**REQUIRED WORK:**
Every entry must be given again exactly. Include no pictures.

**Page-level text extractions:**
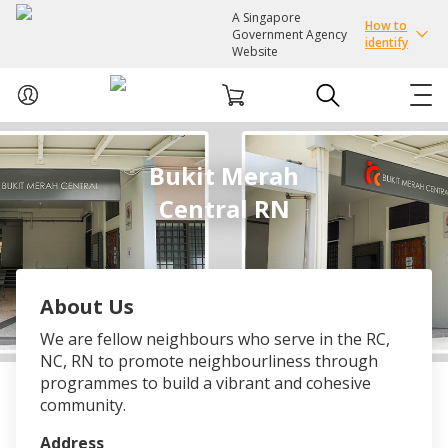
A Singapore
How to
Government Agency
identify
Website
ABOUT US
Bukit Merah
Central RN
COURSES
EVENTS
About Us
INTEREST GROUPS
We are fellow neighbours who serve in the RC,
NC, RN to promote neighbourliness through
FACILITIES
programmes to build a vibrant and cohesive
community.
PASSION CARD
Address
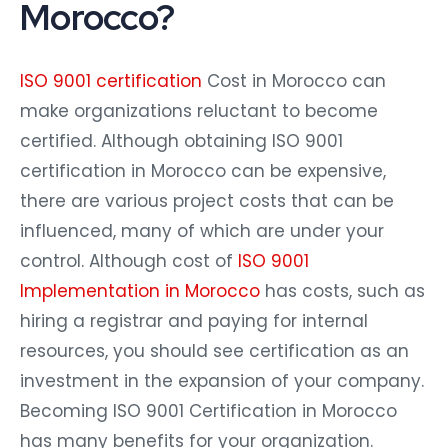
Morocco?
ISO 9001 certification
Cost in Morocco can
make organizations reluctant to become
certified. Although obtaining ISO 9001
certification in Morocco can be expensive,
there are various project costs that can be
influenced, many of which are under your
control. Although cost of
ISO 9001
Implementation in Morocco
has costs, such as
hiring a registrar and paying for internal
resources, you should see certification as an
investment in the expansion of your company.
Becoming ISO 9001 Certification in Morocco
has many benefits for your organization.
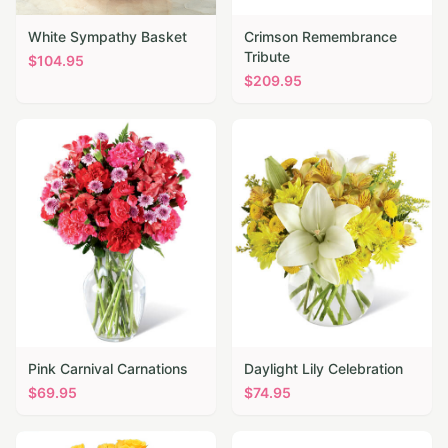
White Sympathy Basket
Crimson Remembrance
Tribute
$
104.95
$
209.95
Pink Carnival Carnations
Daylight Lily Celebration
$
69.95
$
74.95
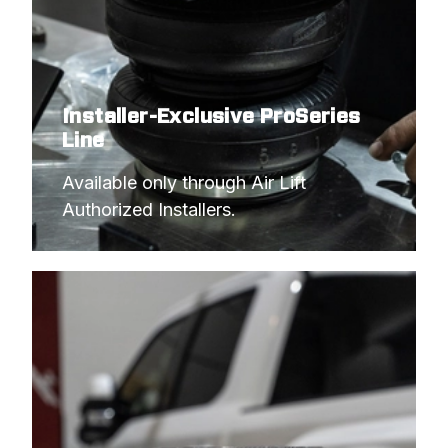
Installer-Exclusive ProSeries
Line
Available only through Air Lift 
Authorized Installers.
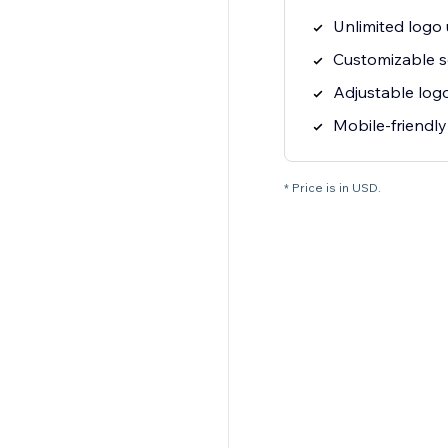
Unlimited logo
Customizable s
Adjustable logo
Mobile-friendly
* Price is in USD.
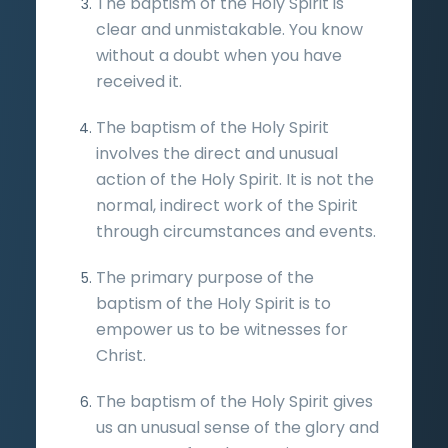
The baptism of the Holy Spirit is
clear and unmistakable. You know
without a doubt when you have
received it.
The baptism of the Holy Spirit
involves the direct and unusual
action of the Holy Spirit. It is not the
normal, indirect work of the Spirit
through circumstances and events.
The primary purpose of the
baptism of the Holy Spirit is to
empower us to be witnesses for
Christ.
The baptism of the Holy Spirit gives
us an unusual sense of the glory and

**WRITTEN RESPONSE:**
A Singapore
How to
Government Agency
identify
Website
ABOUT US
Bukit Merah
Central RN
COURSES
EVENTS
About Us
INTEREST GROUPS
We are fellow neighbours who serve in the RC,
NC, RN to promote neighbourliness through
FACILITIES
programmes to build a vibrant and cohesive
community.
PASSION CARD
Address
Morocco?
ISO 9001 certification
Cost in Morocco can
make organizations reluctant to become
certified. Although obtaining ISO 9001
certification in Morocco can be expensive,
there are various project costs that can be
influenced, many of which are under your
control. Although cost of
ISO 9001
Implementation in Morocco
has costs, such as
hiring a registrar and paying for internal
resources, you should see certification as an
investment in the expansion of your company.
Becoming ISO 9001 Certification in Morocco
has many benefits for your organization.
White Sympathy Basket
Crimson Remembrance
Tribute
$
104.95
$
209.95
Pink Carnival Carnations
Daylight Lily Celebration
$
69.95
$
74.95
Installer-Exclusive ProSeries
Line
Available only through Air Lift 
Authorized Installers.
Unlimited logo
Customizable s
Adjustable logo
Mobile-friendly
* Price is in USD.
The baptism of the Holy Spirit is
clear and unmistakable. You know
without a doubt when you have
received it.
The baptism of the Holy Spirit
involves the direct and unusual
action of the Holy Spirit. It is not the
normal, indirect work of the Spirit
through circumstances and events.
The primary purpose of the
baptism of the Holy Spirit is to
empower us to be witnesses for
Christ.
The baptism of the Holy Spirit gives
us an unusual sense of the glory and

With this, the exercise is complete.